Saturday, February 7, 2026

Second-Stab Saturday: Candied Sweet Potatoes without all the fuss

My great-grandmother didn't have to make these the long way.

Candied Sweet Potatoes
3 pounds sweet potatoes (just round to the nearest potato)
¼ cup water
½ cup sugar (brown, white, or maple)
3 tbsp butter
¼ tsp salt (only add this if butter is unsalted)
Cinnamon to taste

Boil or microwave the potatoes until done. Then pick off the skins and cut them into pieces a little larger than bite-size.
Bring the sugar and water to a boil in a large frying pan. Reduce heat to medium and boil until thick and syrupy. Turn off the heat, add the butter, salt, (and cinnamon, if desired), and stir until all is melted and mixed.
Add the potatoes to the pan. Cook over medium heat, stirring constantly and scooping the syrup off of the pan and pouring it on top of the potatoes. (A large serving spoon is better than a flat wooden spoon for this.

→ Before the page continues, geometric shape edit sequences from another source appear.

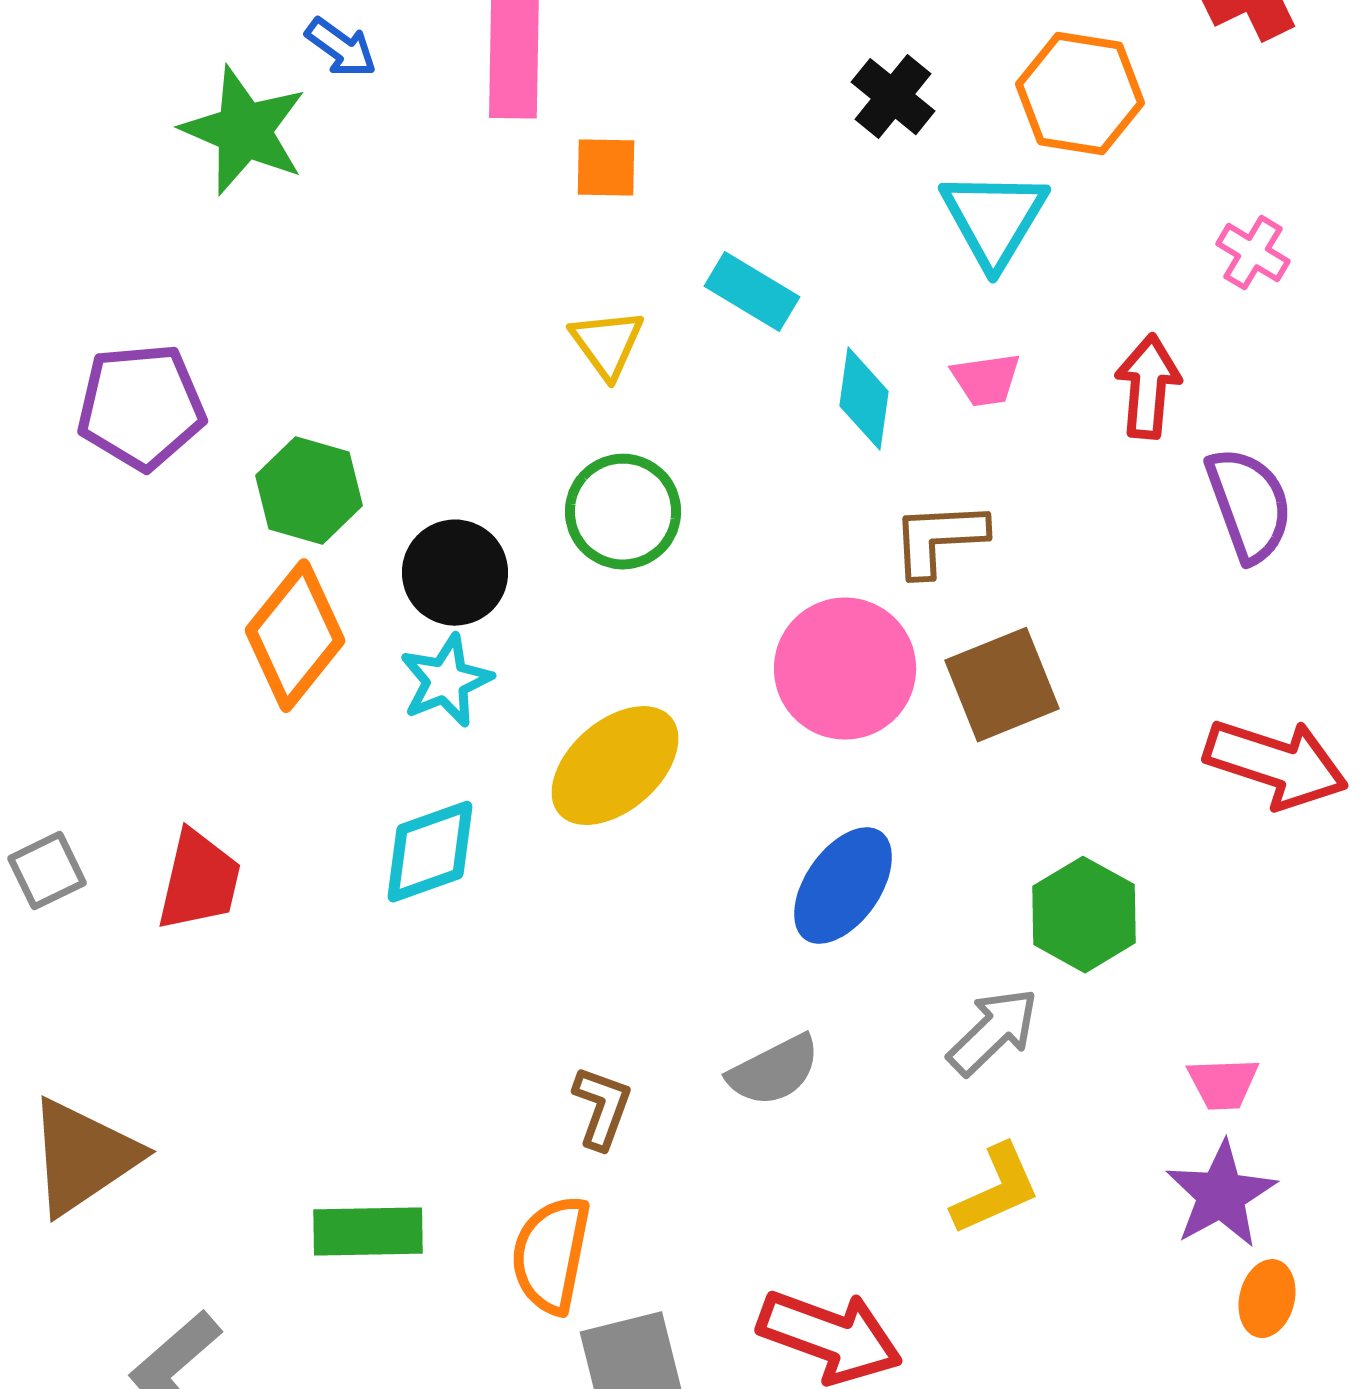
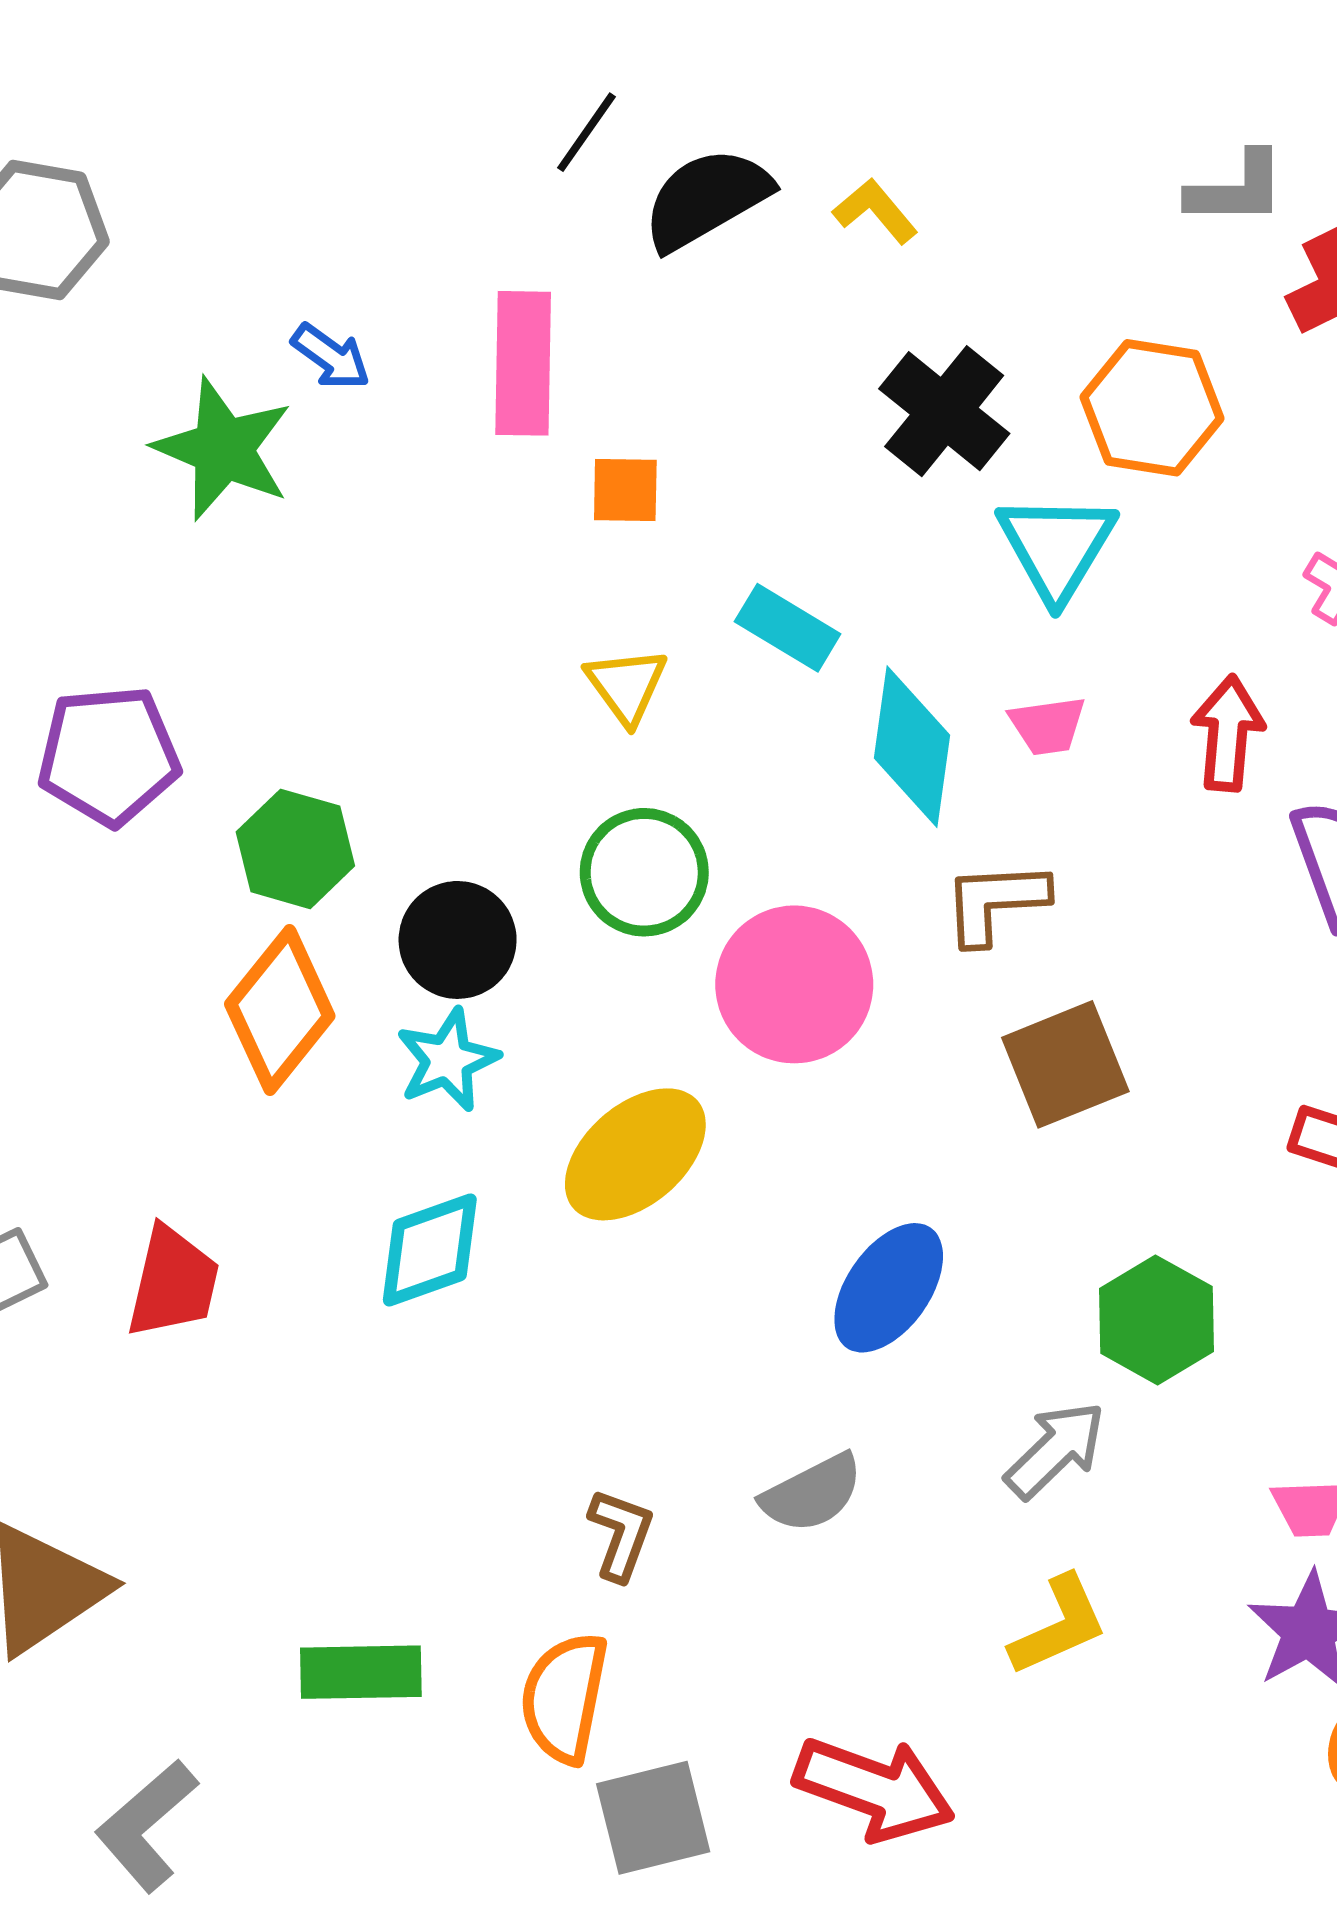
black cross: (893, 97) -> (944, 411), size x1.4
cyan diamond: (864, 399) -> (912, 747), size x1.4
pink circle: (845, 669) -> (794, 984), moved

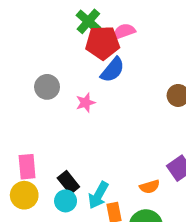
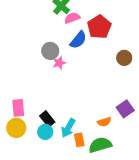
pink semicircle: (124, 31) -> (72, 18), moved
red pentagon: (103, 43) -> (99, 27), moved, turned -30
gray circle: (47, 87) -> (50, 51), moved

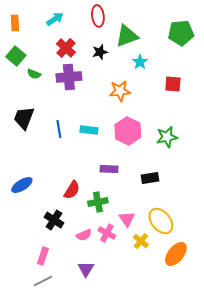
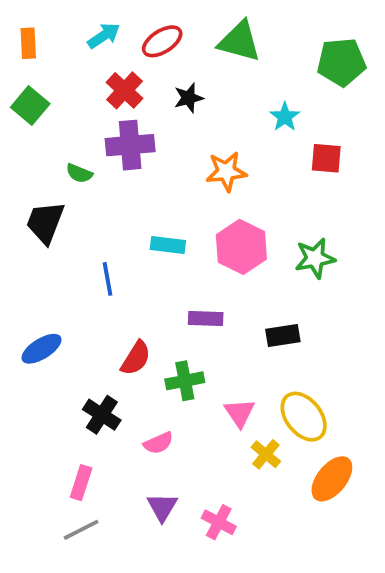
red ellipse: (98, 16) -> (162, 41), moved, turned 65
green triangle: (127, 36) -> (239, 41), moved, turned 35
cyan star: (140, 62) -> (285, 117), moved
green semicircle: (34, 74) -> (79, 173), moved
blue line: (59, 129) -> (107, 279), moved
pink cross: (107, 233) -> (219, 522), moved

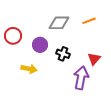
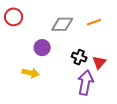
red circle: (13, 36) -> (14, 17), moved
black cross: (63, 54) -> (79, 57), moved

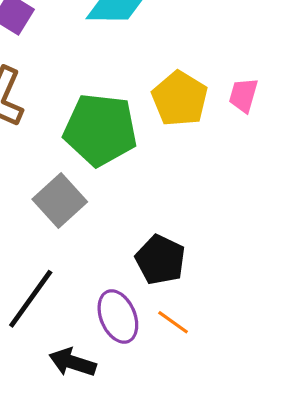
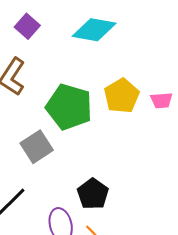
pink trapezoid: (243, 95) -> (161, 100), turned -120

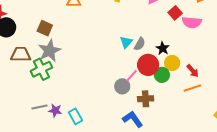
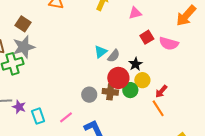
red square: (175, 13) -> (147, 37), moved
red arrow: (193, 71) -> (161, 91), turned 72
pink line: (132, 76) -> (66, 117), moved
orange line: (192, 88) -> (158, 108), turned 66
brown cross: (146, 99) -> (110, 92), moved

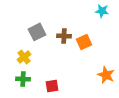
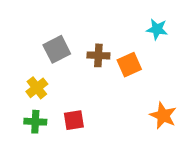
cyan star: (102, 11) -> (157, 29), moved
red square: (52, 86) -> (74, 120), moved

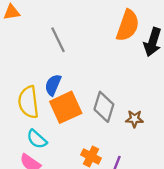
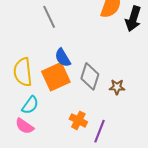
blue semicircle: (53, 85) -> (63, 58), moved, turned -54
cyan semicircle: (37, 139) -> (30, 105), turned -96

Continue cooking until all of the syrup sticks to the potatoes. They are done when the syrup no longer forms puddles in the pan when you stop stirring.
If desired, you can use orange juice instead of all or part of the water when making the syrup. 

Source: Handwritten recipe, probably 1920s-1930s Notebook of Hanora Frances "Hannah" Dannehy O'Neil

As I said the last time we made my great-grandmother's candied sweet potatoes, I don't like them but everyone else does. (I think everyone who cooks a lot ends up with at least a few recipes like that). Well, when you don't like something, you rarely want to spend too long make it, even if you're cooking it to be nice. This brings us to the new (to me) shortcut: doing these over the stove.

As I mentioned in an earlier post, I first saw a recipe for candied sweet potatoes in Mrs. Wilson's newspaper column. Instead of parboiling the potatoes and baking them, she told her readers to fully cook the potatoes and then put them in syrup over a stove burner. 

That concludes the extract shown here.